Key Strengths & Risk Factors

✅ KEY STRENGTHS

  • Market Leadership: India's largest structural steel tube manufacturer with comprehensive pan-India presence across eight manufacturing facilities
  • Superior Capital Efficiency: ROE of 22.77% and ROCE of 28.84% demonstrate exceptional returns on capital deployed
  • Strong Growth Trajectory: Five-year sales CAGR of 22.70% and EBIT growth of 24.59% reflect robust expansion
  • Healthy Balance Sheet: Low debt-to-EBITDA of 0.78x and net debt-to-equity of 0.02x provide financial flexibility
  • Operational Efficiency: Improving margins with Q4 FY26 operating margin of 8.41%, up 64 bps year-on-year
  • No Promoter Pledging: Zero pledging of promoter shares eliminates governance concerns
  • Strong Institutional Support: 53.56% institutional holdings with recent FII accumulation (up 4.39% in Q4)

⚠️ KEY CONCERNS

  • Premium Valuation: P/E of 46x and P/BV of 11.48x leave limited margin for disappointment
  • Sector Underperformance: One-year return of 17.59% lags sector return of 34.89% by 17.30 percentage points
  • Raw Material Volatility: Exposure to steel price fluctuations can impact margins and profitability
  • Competitive Intensity: Increasing competition in structural steel tubes may pressure pricing power
  • Cyclical Nature: Demand tied to infrastructure and construction cycles creates earnings volatility
  • Technical Weakness: Stock trading below all key moving averages indicates near-term pressure
  • Modest Dividend Yield: 0.30% yield provides limited income for yield-seeking investors

Outlook: What to Watch

📈 POSITIVE CATALYSTS

  • Sustained infrastructure spending by government boosting structural steel demand
  • Capacity expansion plans coming online to capture market share
  • Further margin expansion through product mix optimisation and operational leverage
  • Market share gains in pre-engineered buildings and modern construction segments
  • Continued institutional accumulation supporting stock price

🚨 RED FLAGS

  • Sharp rise in raw material costs compressing margins
  • Slowdown in infrastructure or construction activity impacting volumes
  • Intensifying competition leading to pricing pressures
  • Failure to sustain double-digit volume growth rates
  • Technical breakdown below ₹1,800 levels triggering further selling
"APL Apollo Tubes combines market leadership, operational excellence, and financial discipline—a rare trifecta in the cyclical steel sector that justifies a selective premium, though not at any price."

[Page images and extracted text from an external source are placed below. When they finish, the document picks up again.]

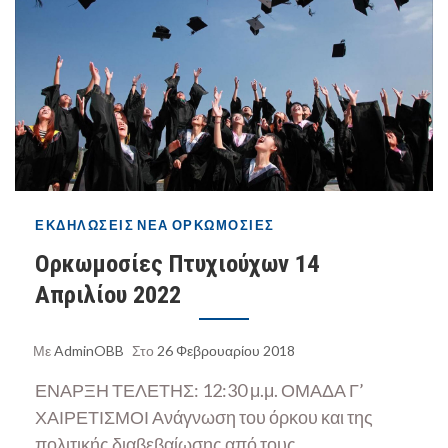
ΕΚΔΗΛΏΣΕΙΣ
ΝΈΑ
ΟΡΚΩΜΟΣΊΕΣ
Ορκωμοσίες Πτυχιούχων 14
Απριλίου 2022
Με
AdminOBB
Στο
26 Φεβρουαρίου 2018
ΕΝΑΡΞΗ ΤΕΛΕΤΗΣ: 12:30 μ.μ. ΟΜΑΔΑ Γ’
ΧΑΙΡΕΤΙΣΜΟΙ Ανάγνωση του όρκου και της
πολιτικής διαβεβαίωσης από τους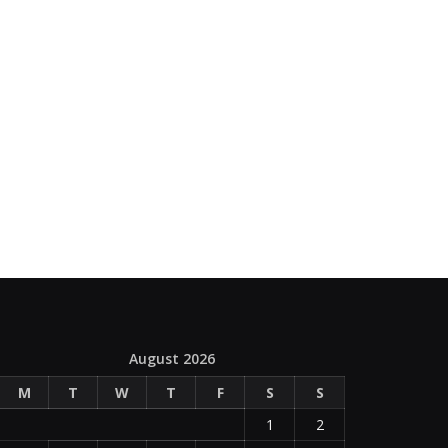
August 2026
M
T
W
T
F
S
S
1
2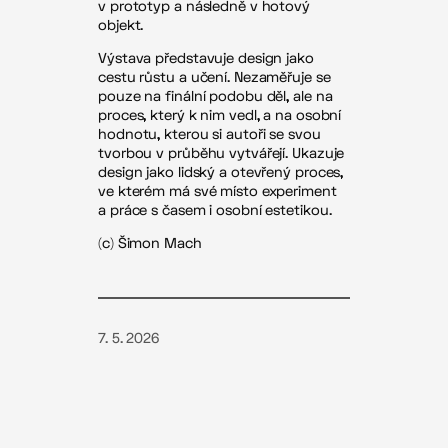
v prototyp a následně v hotový
objekt.
Výstava představuje design jako
cestu růstu a učení. Nezaměřuje se
pouze na finální podobu děl, ale na
proces, který k nim vedl, a na osobní
hodnotu, kterou si autoři se svou
tvorbou v průběhu vytvářejí. Ukazuje
design jako lidský a otevřený proces,
ve kterém má své místo experiment
a práce s časem i osobní estetikou.
(c) Šimon Mach
7. 5. 2026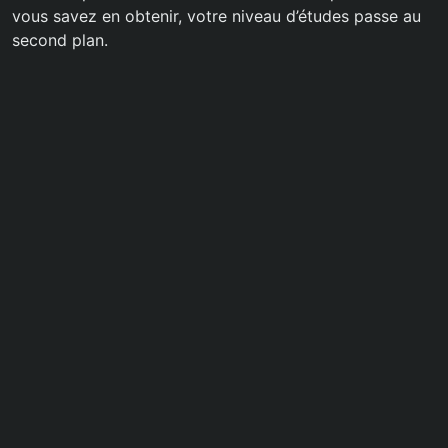
vous savez en obtenir, votre niveau d’études passe au
second plan.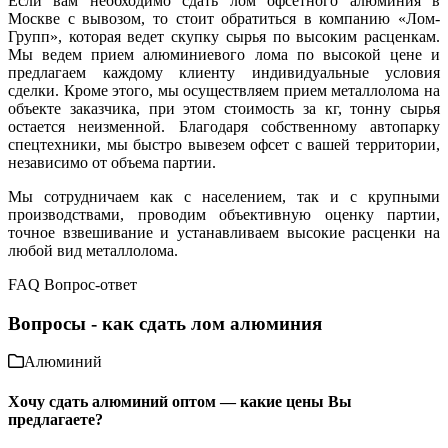
Если вам необходимо сдать лом офсетного алюминия в
Москве с вывозом, то стоит обратиться в компанию «Лом-
Групп», которая ведет скупку сырья по высоким расценкам.
Мы ведем прием алюминиевого лома по высокой цене и
предлагаем каждому клиенту индивидуальные условия
сделки. Кроме этого, мы осуществляем прием металлолома на
объекте заказчика, при этом стоимость за кг, тонну сырья
остается неизменной. Благодаря собственному автопарку
спецтехники, мы быстро вывезем офсет с вашей территории,
независимо от объема партии.
Мы сотрудничаем как с населением, так и с крупными
производствами, проводим объективную оценку партии,
точное взвешивание и устанавливаем высокие расценки на
любой вид металлолома.
FAQ Вопрос-ответ
Вопросы - как сдать лом алюминия
Алюминий
Хочу сдать алюминий оптом — какие цены Вы
предлагаете?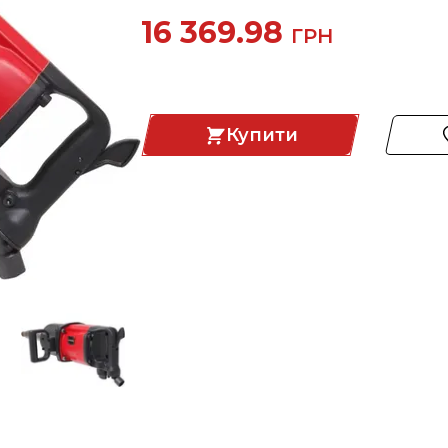
16 369.98
ГРН
Купити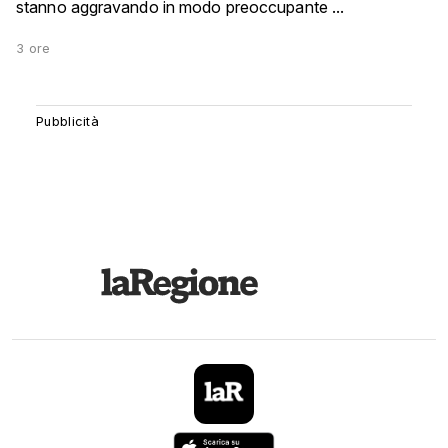
stanno aggravando in modo preoccupante ...
3 ore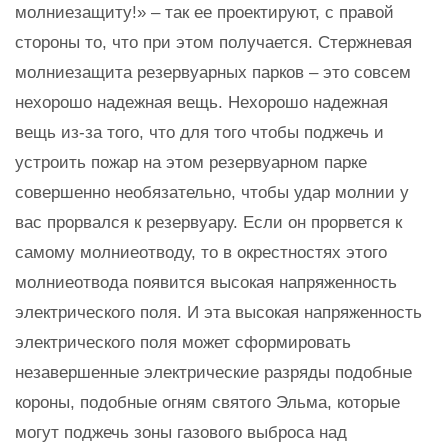
молниезащиту!» – так ее проектируют, с правой
стороны то, что при этом получается. Стержневая
молниезащита резервуарных парков – это совсем
нехорошо надежная вещь. Нехорошо надежная
вещь из-за того, что для того чтобы поджечь и
устроить пожар на этом резервуарном парке
совершенно необязательно, чтобы удар молнии у
вас прорвался к резервуару. Если он прорвется к
самому молниеотводу, то в окрестностях этого
молниеотвода появится высокая напряженность
электрического поля. И эта высокая напряженность
электрического поля может сформировать
незавершенные электрические разряды подобные
короны, подобные огням святого Эльма, которые
могут поджечь зоны газового выброса над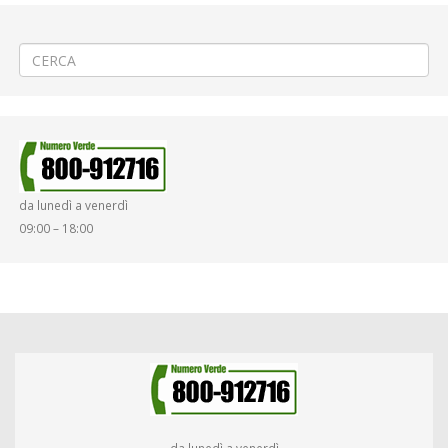
←
🎆Eventi di Sant’Emiliano a Cigliano
🛣️ Asfaltatura a Livorno Ferraris
→
da lunedì a venerdì
09:00 – 18:00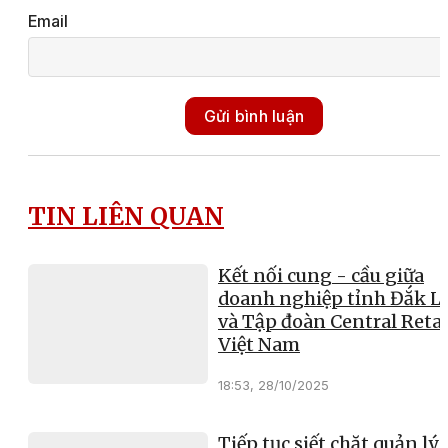
Email
Gửi bình luận
TIN LIÊN QUAN
Kết nối cung - cầu giữa
doanh nghiệp tỉnh Đắk L
và Tập đoàn Central Retai
Việt Nam
18:53, 28/10/2025
Tiếp tục siết chặt quản lý 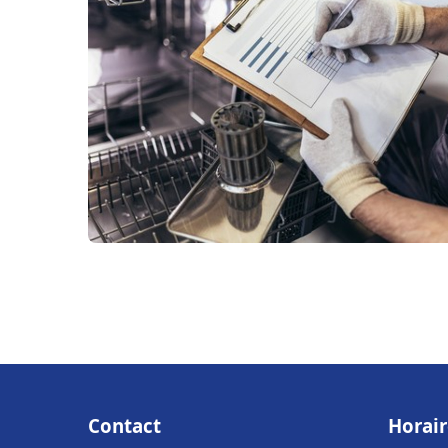
Contact
Horair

The Verdict: Quality Company at Reasonable Valuation

BUY

Score: 75/100

For Fresh Investors: Accumulate on dips towards ₹1,800-1,850 levels with a 12-18 month investment horizon. The combination of excellent quality credentials, positive financial momentum, and fair valuation following recent correction creates a favourable entry opportunity for long-term wealth creation.

For Existing Holders: Continue holding with conviction. The company's market leadership, superior capital efficiency (ROE of 22.77%), and strong growth visibility justify retaining positions despite premium valuations. Consider adding on significant corrections below ₹1,750.

Fair Value Estimate: ₹2,150-2,250 (13-18% upside from current levels), assuming sustained margin expansion, volume growth of 12-15% annually, and sector re-rating. Valuation premium justified by quality and growth, but execution critical to realising upside potential.

Note— ROCE = (EBIT - Other income)/(Capital Employed - Cash - Current Investments)

⚠️ Investment Disclaimer

This article is for educational and informational purposes only and should not be construed as financial advice. Investors should conduct their own due diligence, consider their risk tolerance and investment objectives, and consult with a qualified financial advisor before making any investment decisions.